Normal modes in magnetized two-fluid spin quantum plasmas

Abstract

We extend the classical two-fluid magnetohydrodynamic (MHD) formalism to include quantum effects such as electron Fermi pressure, Bohm pressure and spin couplings. At scales smaller than the electron skin-depth, the Hall effect and electron inertia must be taken into account, and can overlap with the quantum effects. We write down the full set of two-fluid quantum MHD (QMHD) and analyze the relative importance ofthese effects in the high density environments of neutron star atmospheres and white dwarf interiors, finding that for a broad range of parameters all these effects are operative. Of all spin interactions we analyze only the spin-magnetic coupling, as it is linear in $\hbar$ and consequently it is the strongest spin effect.

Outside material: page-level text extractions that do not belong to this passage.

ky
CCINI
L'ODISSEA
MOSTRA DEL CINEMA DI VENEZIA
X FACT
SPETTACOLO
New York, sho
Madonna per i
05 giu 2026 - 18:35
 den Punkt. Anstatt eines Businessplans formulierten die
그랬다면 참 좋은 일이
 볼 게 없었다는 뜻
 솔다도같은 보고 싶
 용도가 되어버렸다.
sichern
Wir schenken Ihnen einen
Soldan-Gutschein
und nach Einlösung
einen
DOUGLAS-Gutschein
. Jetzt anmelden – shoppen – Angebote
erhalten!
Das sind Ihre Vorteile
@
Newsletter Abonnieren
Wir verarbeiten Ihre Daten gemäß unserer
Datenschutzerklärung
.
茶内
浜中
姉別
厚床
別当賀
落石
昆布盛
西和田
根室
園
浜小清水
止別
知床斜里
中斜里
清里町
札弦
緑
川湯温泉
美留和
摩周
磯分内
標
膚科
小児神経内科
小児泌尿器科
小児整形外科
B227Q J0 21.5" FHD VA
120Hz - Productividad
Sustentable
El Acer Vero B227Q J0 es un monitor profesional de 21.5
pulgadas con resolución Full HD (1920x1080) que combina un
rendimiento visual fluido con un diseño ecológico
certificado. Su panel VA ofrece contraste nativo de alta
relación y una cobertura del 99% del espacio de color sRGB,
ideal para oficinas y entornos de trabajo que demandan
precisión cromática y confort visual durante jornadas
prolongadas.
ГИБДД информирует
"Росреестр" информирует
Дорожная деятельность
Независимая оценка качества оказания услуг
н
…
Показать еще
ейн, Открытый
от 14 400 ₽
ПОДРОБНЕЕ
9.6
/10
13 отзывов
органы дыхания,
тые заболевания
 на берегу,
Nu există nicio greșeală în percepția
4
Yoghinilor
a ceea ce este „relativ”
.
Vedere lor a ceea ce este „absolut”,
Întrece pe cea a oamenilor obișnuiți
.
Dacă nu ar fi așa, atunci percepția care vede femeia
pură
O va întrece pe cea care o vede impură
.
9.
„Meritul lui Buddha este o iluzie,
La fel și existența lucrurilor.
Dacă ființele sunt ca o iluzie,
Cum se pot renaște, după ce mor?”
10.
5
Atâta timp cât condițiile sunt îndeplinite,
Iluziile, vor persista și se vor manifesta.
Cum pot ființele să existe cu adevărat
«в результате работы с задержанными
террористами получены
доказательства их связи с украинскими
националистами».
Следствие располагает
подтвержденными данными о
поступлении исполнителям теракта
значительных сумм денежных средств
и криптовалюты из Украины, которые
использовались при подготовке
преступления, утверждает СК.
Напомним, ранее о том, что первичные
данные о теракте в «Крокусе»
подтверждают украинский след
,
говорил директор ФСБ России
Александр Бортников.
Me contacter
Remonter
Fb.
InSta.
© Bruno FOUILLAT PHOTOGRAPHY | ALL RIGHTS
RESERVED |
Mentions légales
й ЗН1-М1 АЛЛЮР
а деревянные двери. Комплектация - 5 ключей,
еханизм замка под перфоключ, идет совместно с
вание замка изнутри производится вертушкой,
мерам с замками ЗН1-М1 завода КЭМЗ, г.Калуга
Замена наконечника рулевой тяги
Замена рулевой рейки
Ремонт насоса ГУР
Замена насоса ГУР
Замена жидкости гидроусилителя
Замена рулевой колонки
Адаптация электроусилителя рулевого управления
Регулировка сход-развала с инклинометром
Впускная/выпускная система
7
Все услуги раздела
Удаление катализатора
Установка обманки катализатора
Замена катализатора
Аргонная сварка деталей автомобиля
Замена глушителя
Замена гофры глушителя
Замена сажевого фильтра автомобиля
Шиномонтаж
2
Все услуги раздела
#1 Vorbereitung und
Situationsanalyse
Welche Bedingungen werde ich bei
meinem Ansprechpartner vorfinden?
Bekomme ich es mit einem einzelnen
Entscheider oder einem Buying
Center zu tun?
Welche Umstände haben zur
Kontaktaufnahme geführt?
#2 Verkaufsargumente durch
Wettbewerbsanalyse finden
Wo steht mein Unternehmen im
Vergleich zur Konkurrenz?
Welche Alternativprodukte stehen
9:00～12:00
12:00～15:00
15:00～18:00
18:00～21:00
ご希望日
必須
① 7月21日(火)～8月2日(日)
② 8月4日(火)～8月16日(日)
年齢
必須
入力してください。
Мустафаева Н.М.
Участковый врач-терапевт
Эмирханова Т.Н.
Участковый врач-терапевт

We re-obtain the classical two-fluid MHD dispersion relations corresponding to the magnetosonic and Alfv\'en modes, modified by quantum effects. In the zero-spin case, for propagation parallel to the magnetic field, we find that the frequency of the fast mode is due to quantum effects modified by electron inertia, while the frequency of the Alfv\'en-slow sector has no quantum corrections. For perpendicular propagation, the fast-mode frequency is the same as for the parallel propagation plus a correction due only to classical two-fluid effects. When spin is considered, a whistler mode appears, which is due to two-fluid spin-magnetic interaction. There are no modifications due to spin for parallel propagation of magnetosonic and Alfv\'en waves, while for perpendicular prop agation a dispersive term due to spin arises in the two-fluid expression for the fast magnetosonic mode.